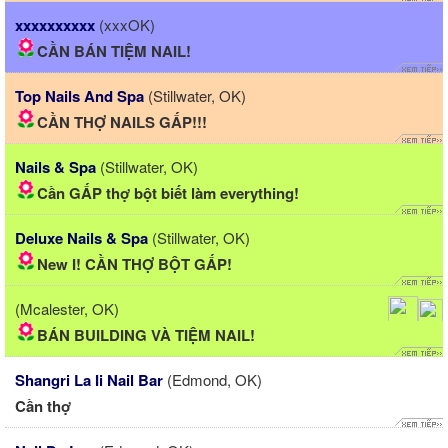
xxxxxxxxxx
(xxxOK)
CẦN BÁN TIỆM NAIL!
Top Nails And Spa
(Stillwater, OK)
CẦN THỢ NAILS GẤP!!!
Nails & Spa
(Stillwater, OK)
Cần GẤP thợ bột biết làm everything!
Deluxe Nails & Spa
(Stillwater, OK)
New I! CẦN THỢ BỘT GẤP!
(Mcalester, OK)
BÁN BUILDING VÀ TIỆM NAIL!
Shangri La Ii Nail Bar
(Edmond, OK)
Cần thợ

= = = = =

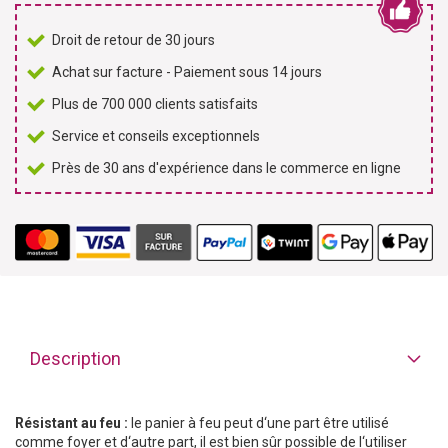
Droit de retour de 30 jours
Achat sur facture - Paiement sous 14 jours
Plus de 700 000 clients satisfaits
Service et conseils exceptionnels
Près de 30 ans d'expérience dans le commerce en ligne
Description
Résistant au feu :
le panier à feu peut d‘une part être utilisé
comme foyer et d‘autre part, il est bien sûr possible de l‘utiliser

= = = = =

> [PROBLEM STATEMENT]: Copy exactly the stretch of data above from the line with "Droit de retour de 30 jours" through the line with "comme foyer et", and omit all other lines.

> [COMPLETED TASK]:
Droit de retour de 30 jours
Achat sur facture - Paiement sous 14 jours
Plus de 700 000 clients satisfaits
Service et conseils exceptionnels
Près de 30 ans d'expérience dans le commerce en ligne
Description
Résistant au feu :
le panier à feu peut d‘une part être utilisé
comme foyer et d‘autre part, il est bien sûr possible de l‘utiliser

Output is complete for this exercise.